Many of the violations identified in the ATF’s inspection reports did not rise to the level of revocation, even by the Biden administration’s revised standards. At Shore Galleries, for example, inspectors attributed incomplete sales forms to clerical errors instead of any willful attempt to skirt regulatory requirements. At GAT Guns in East Dundee, Illinois, inspectors found employees had made record-keeping errors because they were learning a new computer record-keeping system. 

Chicago police recovered 219 guns from GAT Guns between 2013 and 2016 — the sixth most from any store.

Josh Scharff, a lawyer at the gun violence prevention group Brady who helps manage the organization’s database of ATF inspection reports, said the bureau’s inability to crack down on “lawful but awful” gun stores highlights the need for manufacturers to monitor their own distribution chains. 

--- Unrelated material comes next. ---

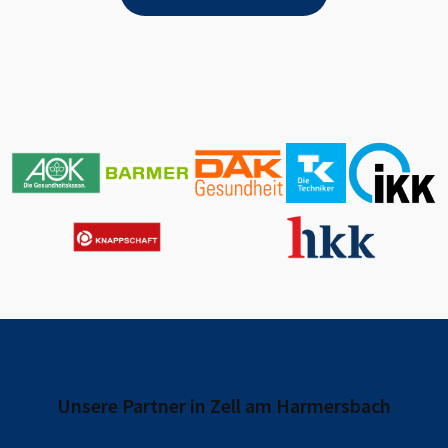
Unsere Partner in
Zell am Harmersbach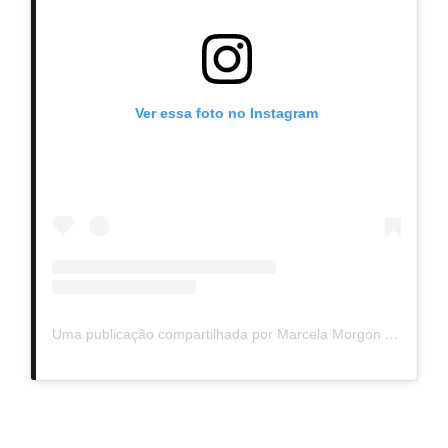
Ver essa foto no Instagram
Uma publicação compartilhada por Marcela Morgon (@marcelamorgon)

“Manufacturers could require the dealers that carry their guns to report how many crime gun trace requests they receive from the ATF in any given year. They could ask that dealers report back on how many multiple handgun sales they made or to share the results of compliance inspections at their stores,” he said. “If manufacturers requested dealers share all that information as a condition for carrying their products, they’d contribute enormously to the reduction of trafficked firearms in the U.S.”

In 2004, the now-defunct gun violence prevention nonprofit Americans for Gun Safety Foundation published a report similar to Chicago’s 2017 Gun Trace Report. The foundation analyzed ATF data to determine which dealers in America had sold the most guns traced by police between 1996 to 2000. 

It listed 120 stores that had sold more than 200 firearms traced by police during that period. Six of them — Chuck’s Guns, Bradis Inc., Westforth Sports, Suburban Sporting Goods, Blythe’s Sports Shop, and GAT Guns — appeared on Chicago’s gun trafficking report almost two decades later. 

Chuck’s Gun Shop & Pistol Range in Riverdale, Illinois, topped the list from 1996 to 2000 with over 2,000 traces — the most prolific crime gun seller in the nation. In 2017, it maintained its title, at least for the city of Chicago: Police recovered nearly 1,000 of the store’s guns between 2013 and 2016. Inspections data obtained by The Trace shows that since 2010, the ATF has only found Chuck’s — which did not respond to a request for comment guilty of occasional clerical errors.